### Stored items
========================
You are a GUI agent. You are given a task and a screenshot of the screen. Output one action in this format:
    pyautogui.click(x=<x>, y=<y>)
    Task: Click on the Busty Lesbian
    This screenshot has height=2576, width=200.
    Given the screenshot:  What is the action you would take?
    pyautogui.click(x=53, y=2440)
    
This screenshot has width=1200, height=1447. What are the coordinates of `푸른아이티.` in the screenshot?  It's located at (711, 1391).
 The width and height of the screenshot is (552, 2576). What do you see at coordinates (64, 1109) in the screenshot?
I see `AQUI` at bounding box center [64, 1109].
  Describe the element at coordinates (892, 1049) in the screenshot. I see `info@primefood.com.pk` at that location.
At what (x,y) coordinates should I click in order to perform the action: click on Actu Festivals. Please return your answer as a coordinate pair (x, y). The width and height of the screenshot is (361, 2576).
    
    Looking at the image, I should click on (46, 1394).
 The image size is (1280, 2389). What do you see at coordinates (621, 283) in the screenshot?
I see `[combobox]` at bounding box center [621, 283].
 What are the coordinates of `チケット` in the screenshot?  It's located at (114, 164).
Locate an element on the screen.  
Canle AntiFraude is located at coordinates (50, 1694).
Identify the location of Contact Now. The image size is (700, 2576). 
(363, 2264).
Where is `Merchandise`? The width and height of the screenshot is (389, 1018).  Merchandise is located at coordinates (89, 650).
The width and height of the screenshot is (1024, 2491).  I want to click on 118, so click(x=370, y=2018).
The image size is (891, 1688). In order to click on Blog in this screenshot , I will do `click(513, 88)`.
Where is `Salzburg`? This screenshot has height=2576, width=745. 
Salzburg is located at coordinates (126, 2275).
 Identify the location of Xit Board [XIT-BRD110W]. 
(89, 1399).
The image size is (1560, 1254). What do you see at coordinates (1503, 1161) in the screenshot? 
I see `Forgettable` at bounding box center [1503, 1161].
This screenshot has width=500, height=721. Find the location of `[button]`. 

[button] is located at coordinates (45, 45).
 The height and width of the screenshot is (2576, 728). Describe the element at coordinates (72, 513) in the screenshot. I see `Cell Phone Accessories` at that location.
========================
### Work to complete
Take the stretch of lines above from the one containing "This screenshot has width=1200, height=1447." through the one containing "The width and height of the screenshot is (1024, 2491)." and repeat it exactly, adding no other line.

### Answer area
This screenshot has width=1200, height=1447. What are the coordinates of `푸른아이티.` in the screenshot?  It's located at (711, 1391).
 The width and height of the screenshot is (552, 2576). What do you see at coordinates (64, 1109) in the screenshot?
I see `AQUI` at bounding box center [64, 1109].
  Describe the element at coordinates (892, 1049) in the screenshot. I see `info@primefood.com.pk` at that location.
At what (x,y) coordinates should I click in order to perform the action: click on Actu Festivals. Please return your answer as a coordinate pair (x, y). The width and height of the screenshot is (361, 2576).
    
    Looking at the image, I should click on (46, 1394).
 The image size is (1280, 2389). What do you see at coordinates (621, 283) in the screenshot?
I see `[combobox]` at bounding box center [621, 283].
 What are the coordinates of `チケット` in the screenshot?  It's located at (114, 164).
Locate an element on the screen.  
Canle AntiFraude is located at coordinates (50, 1694).
Identify the location of Contact Now. The image size is (700, 2576). 
(363, 2264).
Where is `Merchandise`? The width and height of the screenshot is (389, 1018).  Merchandise is located at coordinates (89, 650).
The width and height of the screenshot is (1024, 2491).  I want to click on 118, so click(x=370, y=2018).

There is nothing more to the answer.